Using an unprecedentedly small sample, scientists have taken the first fundamental measurements of the highly radioactive element einsteinium. The results were published on February 3 in the journal Nature.
Einsteinium was first created in 1952 in the aftermath of the first hydrogen bomb test on the island of Elugelab, which is now a part of the Marshall Islands in the Pacific Ocean. But the element’s most common form, on the rare occasions that it is produced, degrades by half every 20 days. Because of the element’s instability and the inherent dangers of studying a super radioactive element, the last attempts to measure einsteinium were in the 1970s, Harry Baker reports for Live Science. The new research not only sheds light on einsteinium and other very heavy elements, but also gives future chemists a model for conducting research on vanishingly small samples.
"It is a very small amount of material. You can't see it, and the only way you can tell it is there is from its radioactive signal,” says University of Iowa chemist Korey Carter, a co-author on the research, to Live Science.
The researchers worked with a slightly more stable version of einsteinium that takes 276 days to lose half its material. Every month, the sample lost about seven percent of its mass. To protect the sample—and the researchers—from its radioactive decay, the team created a 3-D-printed sample holder for the task.
“There were questions of, ‘Is the sample going to survive?’ that we could prepare for as best as we possibly could,” says Carter to Gizmodo’s Isaac Schultz. “Amazingly, amazingly, it worked.”
Einsteinium sits at the very bottom of the periodic table, in a row of heavy elements called called the actinides among neighbors like uranium and plutonium. All actinides are highly radioactive and most aren’t found in nature. When atoms get very big, like actinides are, it becomes difficult for chemists to predict how they’ll behave because they have so many sub-atomic particles with opposing charges that are barely held together.
For example, the particles around the outside of an atom are the negatively charged electrons, and the outermost electrons are called valence electrons. The number of valence electrons that an atom has determines how many other atoms it can form bonds with. Because einsteinium is so big, it’s hard to predict its valence value, but in the new paper, the researchers were able to measure it.

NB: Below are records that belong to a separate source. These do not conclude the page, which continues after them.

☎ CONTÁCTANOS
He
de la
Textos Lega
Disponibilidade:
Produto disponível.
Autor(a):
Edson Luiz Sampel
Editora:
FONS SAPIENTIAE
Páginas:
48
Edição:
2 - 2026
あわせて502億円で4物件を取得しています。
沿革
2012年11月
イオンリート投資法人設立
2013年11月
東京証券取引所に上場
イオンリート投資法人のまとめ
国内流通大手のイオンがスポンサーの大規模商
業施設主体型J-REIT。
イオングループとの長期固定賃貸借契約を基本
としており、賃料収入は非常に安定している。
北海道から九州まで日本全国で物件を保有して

“This quantity is of fundamental importance in chemistry, determining the shape and size of the building blocks from which the universe is made,” writes Keele University chemist Robert Jackson in the Conversation. “Einsteinium happens to lie at an ambiguous position on the periodic table, between valence numbers, so establishing its valence helps us understand more about how the periodic table should be organized.”

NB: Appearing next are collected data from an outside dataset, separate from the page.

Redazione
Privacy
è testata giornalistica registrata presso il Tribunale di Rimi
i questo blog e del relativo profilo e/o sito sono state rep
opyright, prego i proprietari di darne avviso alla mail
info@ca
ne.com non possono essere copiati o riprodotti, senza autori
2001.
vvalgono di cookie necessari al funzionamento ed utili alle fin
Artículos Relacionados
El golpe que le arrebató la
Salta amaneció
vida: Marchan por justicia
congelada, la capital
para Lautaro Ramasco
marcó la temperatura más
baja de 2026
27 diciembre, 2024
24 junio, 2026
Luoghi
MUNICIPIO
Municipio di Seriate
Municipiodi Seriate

The team got their einsteinium from the Oak Ridge National Laboratory’s High Flux Isotope Reactor. Normally, the Oak Ridge reactor makes californium, which is useful for things like detecting gold and silver ore. Californium and einsteinium have a lot in common, so the latter is often a byproduct of californium production. It’s tough to separate them, which is why the lab only got a very small sample of einsteinium—about 200 billionths of a gram—and even then, it was too contaminated with californium to conduct some of their tests.

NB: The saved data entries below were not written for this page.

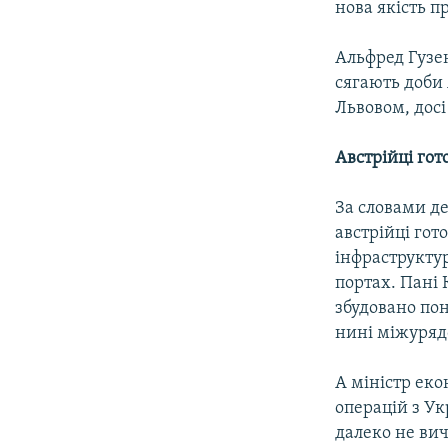
нова якість п
Альфред Гузе
сягають доби 
Львовом, досі
Австрійці гот
За словами де
австрійці гот
інфраструктур
портах. Пані 
збудовано пон
нині міжурядо
А міністр ек
операцій з Ук
далеко не ви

The team bombarded a some of their einsteinium with high-energy light using the Stanford Synchrotron Radiation Lightsource in order to take measurements. In one result, the team found that while most actinides reflect a longer wavelength than the light shot at them, einsteinium does the opposite, and reflects shorter wavelengths. The team also found that when other elements bonded to einsteinium, the bonds were slightly shorter than they’d predicted.
“That tells us that there is something special about einsteinium, in that it doesn’t behave as we expected,” says lead author Rebecca Abergel, a chemist at the University of California, Berkeley’s, to Shamini Bundell and Nick Howe at Nature News.